- Records for the task -
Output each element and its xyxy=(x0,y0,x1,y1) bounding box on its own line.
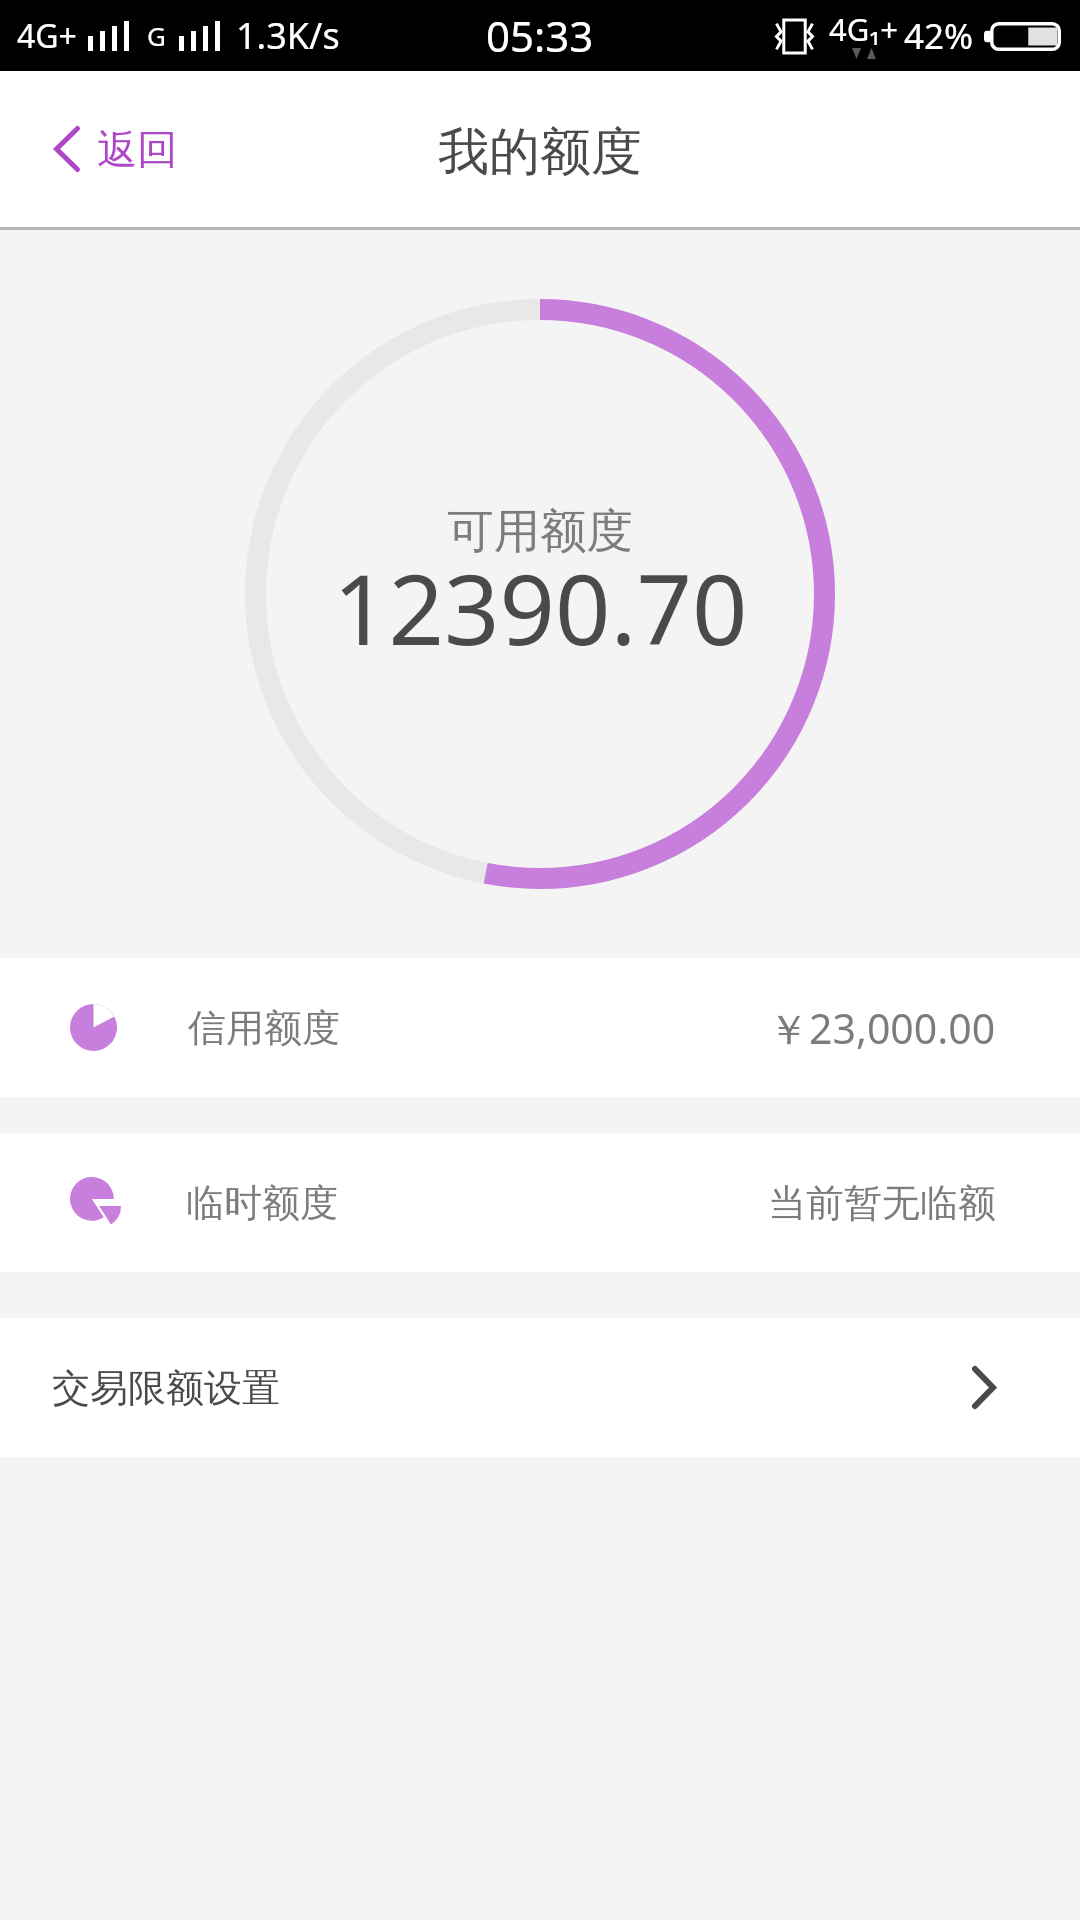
staticText: 当前暂无临额 xyxy=(768,1179,996,1227)
staticText: 交易限额设置 xyxy=(52,1364,280,1412)
staticText: 4G+ xyxy=(17,14,77,58)
other: Open transaction limit settings xyxy=(972,1366,996,1409)
staticText: 05:33 xyxy=(486,7,594,64)
button[interactable]: Back xyxy=(0,100,201,198)
staticText: 信用额度 xyxy=(188,1004,340,1052)
button[interactable]: 交易限额设置 xyxy=(0,1318,1080,1457)
button[interactable]: 信用额度 xyxy=(0,958,1080,1097)
button[interactable]: 临时额度 xyxy=(0,1133,1080,1272)
staticText: 1.3K/s xyxy=(236,11,340,60)
staticText: 我的额度 xyxy=(438,120,642,184)
staticText: 可用额度 xyxy=(447,502,633,561)
staticText: ￥23,000.00 xyxy=(768,1000,996,1056)
staticText: G xyxy=(147,18,166,53)
staticText: 4G₁+ xyxy=(829,8,898,50)
staticText: 返回 xyxy=(97,124,177,174)
other: Back xyxy=(54,126,80,172)
staticText: 临时额度 xyxy=(186,1179,338,1227)
staticText: 12390.70 xyxy=(333,541,748,673)
staticText: 42% xyxy=(904,12,974,60)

- The task -
Your answer should be a single number: the count of lines in these records that hold the string "other".

- Result of this task -
2